“Growth” and zero hours contract hell

When you read all those promises of 1,000 jobs to be created here and 500 jobs there, first realise that this is rarely the true number (in East Devon recently such promises led to only half the number of jobs originally promised at Premier Inn, Exmouth, for example) and the read this article on zero hours contracts – a favoured method of employment in many companies:

Employers counter any criticisms of the use of zero-hours contracts by arguing that employees like the flexibility. The ONS findings, and discussion with those on the contracts, suggest otherwise. In Liverpool, a young mother with two children told me over a cup of tea how both she and her partner were on zero-hours contracts.

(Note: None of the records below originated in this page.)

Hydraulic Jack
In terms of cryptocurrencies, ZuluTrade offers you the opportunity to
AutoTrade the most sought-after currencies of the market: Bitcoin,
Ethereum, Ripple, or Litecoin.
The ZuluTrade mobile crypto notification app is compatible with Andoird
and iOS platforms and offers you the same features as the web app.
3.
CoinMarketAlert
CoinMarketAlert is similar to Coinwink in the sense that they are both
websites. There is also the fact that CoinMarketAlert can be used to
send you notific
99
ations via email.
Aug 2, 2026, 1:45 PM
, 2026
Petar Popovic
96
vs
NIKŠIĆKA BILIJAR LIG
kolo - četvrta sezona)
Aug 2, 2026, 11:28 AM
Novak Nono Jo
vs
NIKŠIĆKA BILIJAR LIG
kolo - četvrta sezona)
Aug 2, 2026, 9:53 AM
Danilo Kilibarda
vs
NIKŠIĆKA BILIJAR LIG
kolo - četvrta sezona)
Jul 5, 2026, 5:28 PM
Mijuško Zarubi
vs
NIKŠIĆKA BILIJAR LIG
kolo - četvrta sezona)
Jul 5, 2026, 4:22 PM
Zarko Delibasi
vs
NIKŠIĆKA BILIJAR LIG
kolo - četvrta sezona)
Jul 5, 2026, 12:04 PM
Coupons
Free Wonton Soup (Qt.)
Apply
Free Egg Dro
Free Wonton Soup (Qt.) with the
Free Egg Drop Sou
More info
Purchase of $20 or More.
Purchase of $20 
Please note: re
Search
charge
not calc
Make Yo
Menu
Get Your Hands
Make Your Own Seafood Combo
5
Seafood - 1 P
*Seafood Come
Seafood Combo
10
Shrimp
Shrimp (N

He had originally planned to meet me at their house as well, but had been offered more hours and felt that the precarity of the contract meant that if he turned it down, he would deliberately be overlooked for future shifts. By the end of the week, he would have worked 70 hours.

The mother worked in a shop, alongside sales assistants on regular contracts. Her work ebbed and flowed with the seasons: more work at Christmas and over New Year, with sales and the festive run on gifts, and more shifts over the summer and Easter breaks, when the staff on regular contracts took their children on holiday. During school breaks, both rarely spent a whole day with their children, but the fear of the weeks where there was a shortfall in rent meant they’d never turned down a shift, even when sick. She told me that they were desperate for permanent contracts offering economic stability and a routine for their children, but were told they were lucky to have anything. …

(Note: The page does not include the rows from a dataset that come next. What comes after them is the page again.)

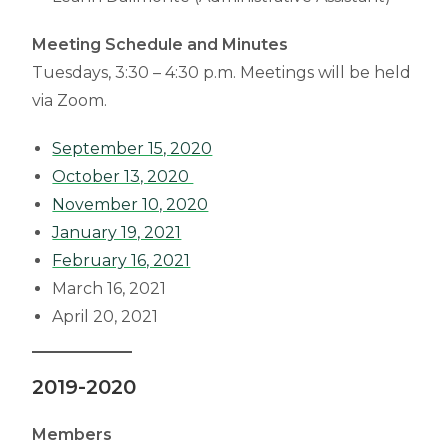
Meeting Schedule and Minutes
Tuesdays, 3:30 – 4:30 p.m. Meetings will be held
via Zoom.
September 15, 2020
October 13, 2020
November 10, 2020
January 19, 2021
February 16, 2021
March 16, 2021
April 20, 2021
2019-2020
Members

… A Guardian investigation revealed appalling working conditions at a Sports Direct warehouse, where over 80% of the staff were employed on zero-hours contracts. The conditions included labyrinthine rules on uniforms, pay docked if staff were a minute late, and pay rates that were effectively below the minimum wage. It was able to get away with this because staff without guaranteed pay are effectively powerless, and have to operate at the whim of their employer. Parents who were too scared to take time off work told schools to keep children in when they were sick, rather than risk losing their job.

That’s the fear of zero-hours contracts: that one day, you find your hours have dropped to zero and you’ve effectively been sacked. You can’t challenge your employer over their decision, because effectively, contractually, they were doing you a favour by giving you any shifts at all. A man in his 40s in Redcar told me outside the jobcentre that he had been given no shifts by his construction firm for eight weeks. The jobcentre adviser insisted he was employed, so he wasn’t entitled to jobseeker’s allowance. If he left the job, he’d be deemed to have quit voluntarily … so wouldn’t be entitled to jobseeker’s allowance. This paradox is precisely why so many people are against zero-hours contracts: they make low-paid workers completely powerless, and let their bosses act with unaccountable impunity. Everyone deserves a fair wage for a fair day’s work, and to be able to depend upon it.”